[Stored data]
---
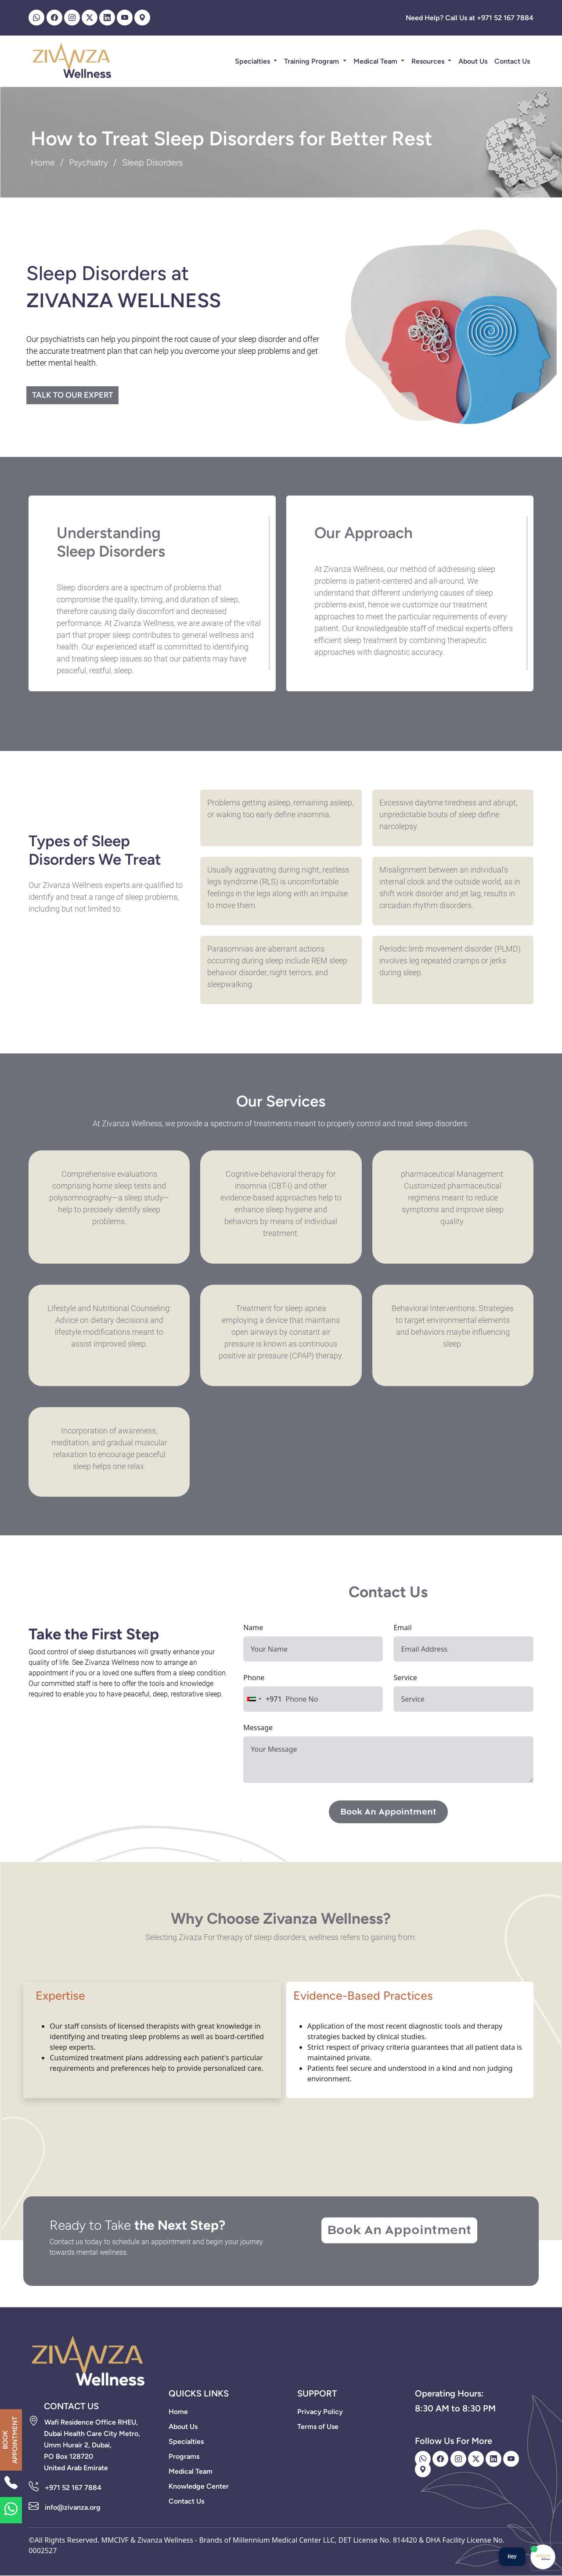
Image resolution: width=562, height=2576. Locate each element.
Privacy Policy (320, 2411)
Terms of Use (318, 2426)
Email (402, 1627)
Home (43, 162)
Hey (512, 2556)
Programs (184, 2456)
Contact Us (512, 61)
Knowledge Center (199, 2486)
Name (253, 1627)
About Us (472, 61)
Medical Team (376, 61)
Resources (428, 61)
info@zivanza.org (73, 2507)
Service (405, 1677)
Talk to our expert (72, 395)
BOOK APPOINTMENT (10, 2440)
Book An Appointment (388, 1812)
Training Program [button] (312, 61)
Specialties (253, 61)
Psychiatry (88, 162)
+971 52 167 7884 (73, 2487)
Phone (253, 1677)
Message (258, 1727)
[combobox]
---
→ **Your objective**
Your answer should be the lines above from the one containing "Home (43, 162)" through the one containing "Phone (253, 1677)", copied exactly and with both ends kept.

→ **Written response**
Home (43, 162)
Hey (512, 2556)
Programs (184, 2456)
Contact Us (512, 61)
Knowledge Center (199, 2486)
Name (253, 1627)
About Us (472, 61)
Medical Team (376, 61)
Resources (428, 61)
info@zivanza.org (73, 2507)
Service (405, 1677)
Talk to our expert (72, 395)
BOOK APPOINTMENT (10, 2440)
Book An Appointment (388, 1812)
Training Program [button] (312, 61)
Specialties (253, 61)
Psychiatry (88, 162)
+971 52 167 7884 (73, 2487)
Phone (253, 1677)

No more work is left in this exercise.